Они вылетели на террасу, дверь была распахнута, и за ней уже толпились взволнованные дачники. Ближе всех отважились подойти плачущая Ирина и Катя. «Ну конечно, Катя, – в последнем рывке к крыльцу подумал Никита, – куда же без Кати».
Все смотрели на них, а Катя – нет. Она смотрела куда-то им за спины, в глубину дачи, причем глаза у нее были совершенно круглые.
Они скатились с крыльца и рухнули, задыхаясь, в траву. Вьюрковцы тут же обступили их плотной стеной, и никто не заметил, как Катя кинулась к входной двери и захлопнула ее. Она подергала за ручку, убедилась, что замок защелкнулся, а потом заглянула через окно террасы внутрь. Отпрянула, снова заглянула и, помедлив, вернулась к остальным дачникам.

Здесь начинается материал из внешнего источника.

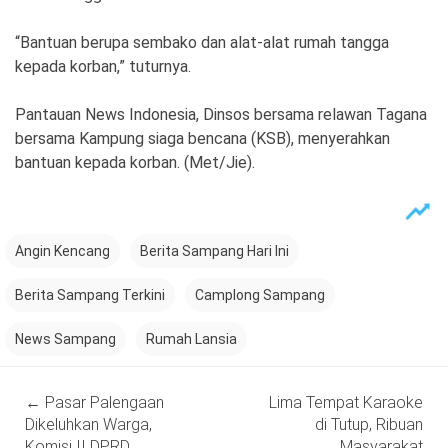
“Bantuan berupa sembako dan alat-alat rumah tangga
kepada korban,” tuturnya.
Pantauan News Indonesia, Dinsos bersama relawan Tagana
bersama Kampung siaga bencana (KSB), menyerahkan
bantuan kepada korban. (Met/Jie).
Angin Kencang
Berita Sampang Hari Ini
Berita Sampang Terkini
Camplong Sampang
News Sampang
Rumah Lansia
Post
←
Pasar Palengaan
Lima Tempat Karaoke
navigation
Dikeluhkan Warga,
di Tutup, Ribuan
Komisi II DPRD
Masyarakat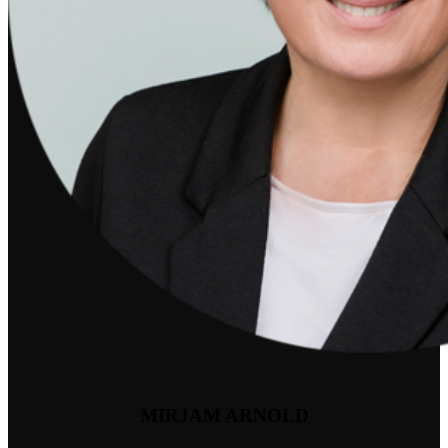
MIRJAM ARNOLD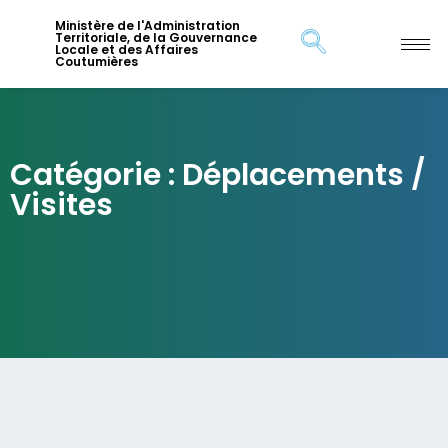
Ministère de l'Administration
Territoriale, de la Gouvernance
Locale et des Affaires
Coutumières
Catégorie : Déplacements /
Visites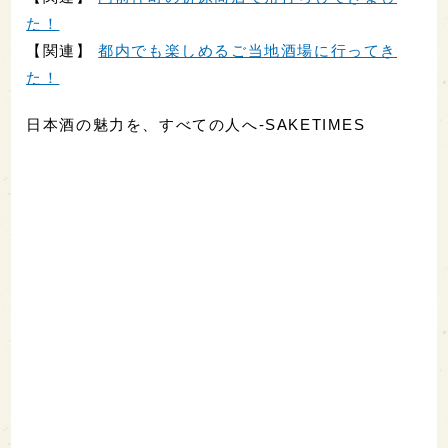
た！
【関連】
都内でも楽しめるご当地酒場に行ってき
た！
日本酒の魅力を、すべての人へ-SAKETIMES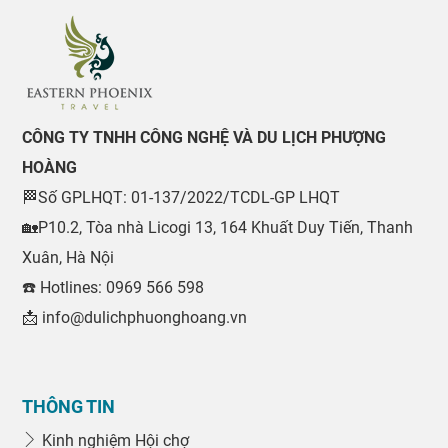
CÔNG TY TNHH CÔNG NGHỆ VÀ DU LỊCH PHƯỢNG
HOÀNG
🏁Số GPLHQT: 01-137/2022/TCDL-GP LHQT
🏡P10.2, Tòa nhà Licogi 13, 164 Khuất Duy Tiến, Thanh
Xuân, Hà Nội
☎️ Hotlines: 0969 566 598
📩 info@dulichphuonghoang.vn
THÔNG TIN
Kinh nghiệm Hội chợ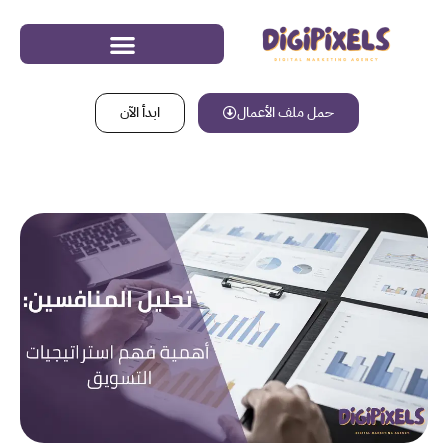
حمل ملف الأعمال
ابدأ الآن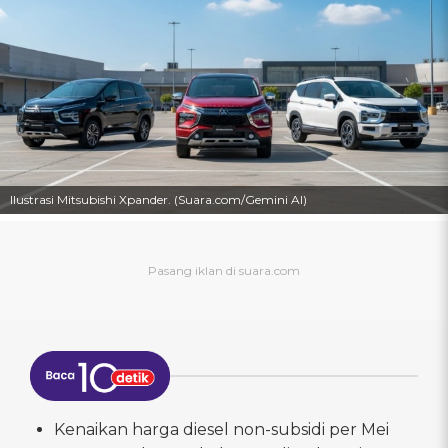
Ilustrasi Mitsubishi Xpander. (Suara.com/Gemini AI)
Kenaikan harga diesel non-subsidi per Mei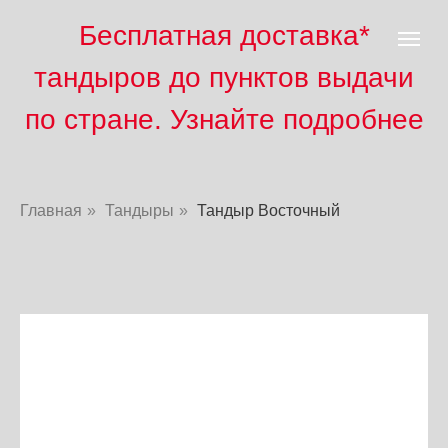
Бесплатная доставка*
тандыров до пунктов выд
ачи
по стране. Узнайте подробнее
Главная
»
Тандыры
»
Тандыр Восточный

Гена с Цветочной улицы, работавший, пока не ушел в бизнес, фельдшером на скорой, обработал раны на шее у Якова Семеновича, перевязал и сказал, что ничего страшного, если только у зверя, который его искусал, нет бешенства. Яков уныло взглянул на него и промолчал. А вот у лежавшего без сознания Степанова Гена диагностировал «как минимум сотрясение». Да еще и у Ирины пришлось доставать пинцетом из ранок осколки зеркала.
– Я б зашил, но вы как хотите, – флегматично сказал Гена, налепив последний кусочек пластыря ей на щеку.